=== Section Start ===
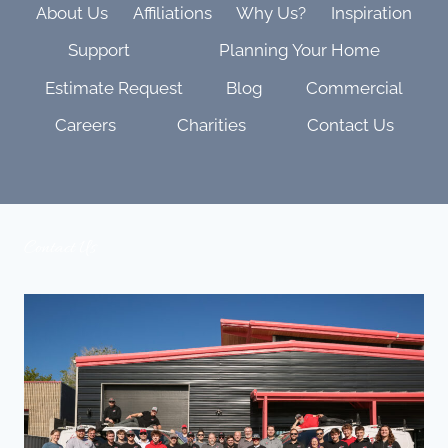
About Us
Affiliations
Why Us?
Inspiration
Support
Planning Your Home
Estimate Request
Blog
Commercial
Careers
Charities
Contact Us
Contact Us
=== Section End ===
# PROMPT
Reproduce the material word for word. Skip every picture it holds.

# EXERCISE SOLUTION
About Us
Affiliations
Why Us?
Inspiration
Support
Planning Your Home
Estimate Request
Blog
Commercial
Careers
Charities
Contact Us
Contact Us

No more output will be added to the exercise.